--- START ---
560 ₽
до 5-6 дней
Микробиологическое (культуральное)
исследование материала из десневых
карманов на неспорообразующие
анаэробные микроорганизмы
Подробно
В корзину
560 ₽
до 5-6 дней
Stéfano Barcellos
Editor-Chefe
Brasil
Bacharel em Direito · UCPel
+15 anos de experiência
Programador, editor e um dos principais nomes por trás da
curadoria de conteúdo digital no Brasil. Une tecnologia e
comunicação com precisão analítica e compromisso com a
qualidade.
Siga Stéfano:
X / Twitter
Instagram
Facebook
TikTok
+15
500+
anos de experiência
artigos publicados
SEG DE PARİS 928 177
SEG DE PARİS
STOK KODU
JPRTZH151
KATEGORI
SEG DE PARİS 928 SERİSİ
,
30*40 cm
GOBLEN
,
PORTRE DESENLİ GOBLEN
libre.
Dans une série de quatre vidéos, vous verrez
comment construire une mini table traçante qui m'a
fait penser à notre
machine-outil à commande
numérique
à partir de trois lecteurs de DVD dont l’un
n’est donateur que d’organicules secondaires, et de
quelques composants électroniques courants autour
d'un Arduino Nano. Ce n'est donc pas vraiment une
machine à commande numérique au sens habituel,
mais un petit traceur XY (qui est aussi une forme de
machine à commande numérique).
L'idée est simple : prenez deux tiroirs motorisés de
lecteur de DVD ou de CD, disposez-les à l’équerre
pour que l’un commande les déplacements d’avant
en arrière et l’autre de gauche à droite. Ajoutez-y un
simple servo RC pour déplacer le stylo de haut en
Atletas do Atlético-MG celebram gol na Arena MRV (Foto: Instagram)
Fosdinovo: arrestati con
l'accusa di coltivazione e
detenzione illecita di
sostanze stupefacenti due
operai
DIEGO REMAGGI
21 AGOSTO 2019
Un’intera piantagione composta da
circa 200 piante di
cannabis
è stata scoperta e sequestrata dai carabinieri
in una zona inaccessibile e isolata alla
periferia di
--- END ---
--- START ---
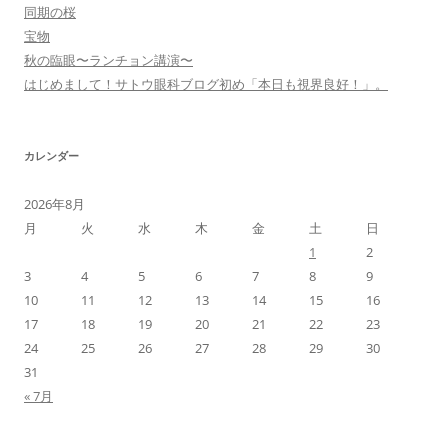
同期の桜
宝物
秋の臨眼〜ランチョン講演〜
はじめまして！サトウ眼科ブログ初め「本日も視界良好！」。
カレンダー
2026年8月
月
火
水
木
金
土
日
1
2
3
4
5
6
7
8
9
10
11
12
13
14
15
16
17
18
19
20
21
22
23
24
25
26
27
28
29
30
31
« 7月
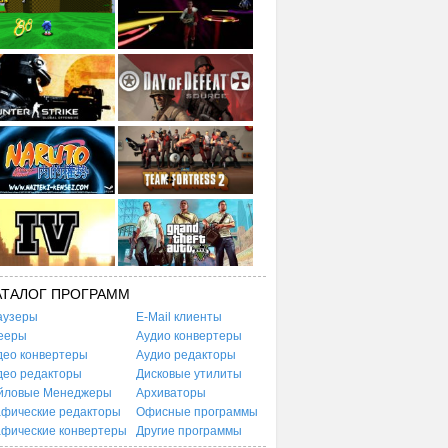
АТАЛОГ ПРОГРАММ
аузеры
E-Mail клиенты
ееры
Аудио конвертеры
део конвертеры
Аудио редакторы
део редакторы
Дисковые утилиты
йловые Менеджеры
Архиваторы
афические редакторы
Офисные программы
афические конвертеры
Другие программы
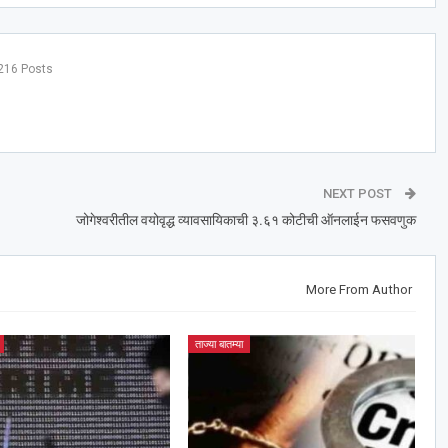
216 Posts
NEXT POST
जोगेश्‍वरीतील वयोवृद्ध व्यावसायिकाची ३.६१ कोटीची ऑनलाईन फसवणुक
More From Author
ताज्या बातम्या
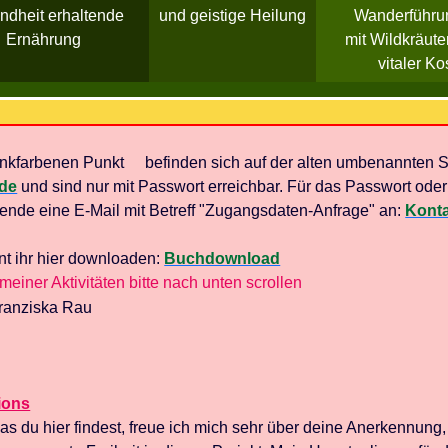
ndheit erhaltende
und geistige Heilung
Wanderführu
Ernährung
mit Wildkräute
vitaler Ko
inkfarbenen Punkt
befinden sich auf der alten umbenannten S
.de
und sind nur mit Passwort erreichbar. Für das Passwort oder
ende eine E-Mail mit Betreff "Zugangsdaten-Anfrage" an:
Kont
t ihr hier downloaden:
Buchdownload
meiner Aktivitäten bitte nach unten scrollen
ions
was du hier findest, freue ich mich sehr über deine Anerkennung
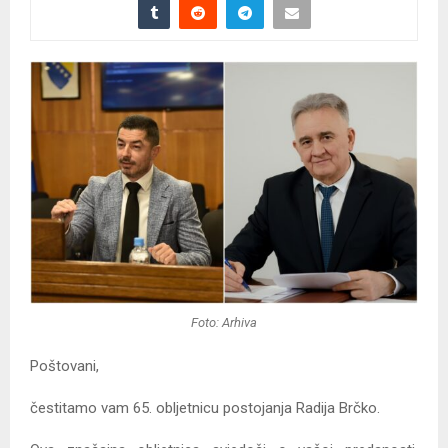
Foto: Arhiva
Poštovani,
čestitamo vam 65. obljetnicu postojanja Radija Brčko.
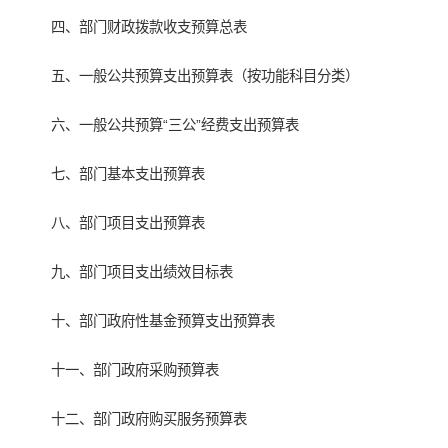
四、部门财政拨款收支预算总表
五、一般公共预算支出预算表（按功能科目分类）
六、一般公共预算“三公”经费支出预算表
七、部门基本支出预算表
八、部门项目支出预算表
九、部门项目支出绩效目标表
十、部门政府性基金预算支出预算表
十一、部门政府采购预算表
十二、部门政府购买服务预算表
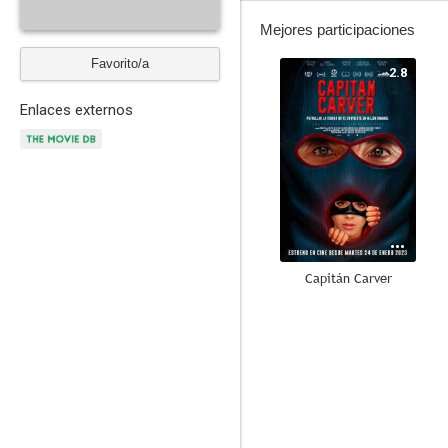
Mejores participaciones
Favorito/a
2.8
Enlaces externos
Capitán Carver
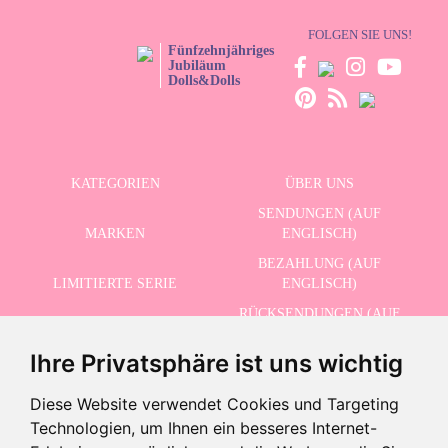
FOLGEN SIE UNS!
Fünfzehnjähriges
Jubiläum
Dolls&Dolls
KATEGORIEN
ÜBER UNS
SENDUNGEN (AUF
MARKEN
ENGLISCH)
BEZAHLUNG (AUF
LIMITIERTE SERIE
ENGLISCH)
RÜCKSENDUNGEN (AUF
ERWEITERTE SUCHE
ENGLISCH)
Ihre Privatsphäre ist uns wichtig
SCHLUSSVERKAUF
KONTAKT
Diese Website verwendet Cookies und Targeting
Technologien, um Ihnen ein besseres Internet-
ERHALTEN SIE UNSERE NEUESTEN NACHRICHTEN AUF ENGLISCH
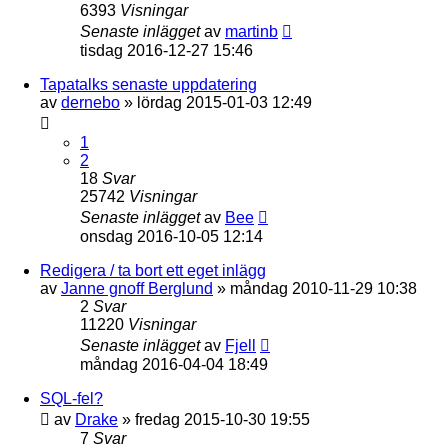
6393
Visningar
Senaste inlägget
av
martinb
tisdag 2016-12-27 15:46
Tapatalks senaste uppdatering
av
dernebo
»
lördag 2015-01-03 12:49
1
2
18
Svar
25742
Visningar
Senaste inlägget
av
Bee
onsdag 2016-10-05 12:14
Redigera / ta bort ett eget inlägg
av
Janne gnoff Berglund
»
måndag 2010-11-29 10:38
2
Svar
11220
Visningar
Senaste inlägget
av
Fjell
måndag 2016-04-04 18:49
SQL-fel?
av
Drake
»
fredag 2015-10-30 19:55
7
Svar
--- END ---
#### Exercise
In the records, which lines mention the word "simple"? Copy those lines.

#### Your response
L'idée est simple : prenez deux tiroirs motorisés de
simple servo RC pour déplacer le stylo de haut en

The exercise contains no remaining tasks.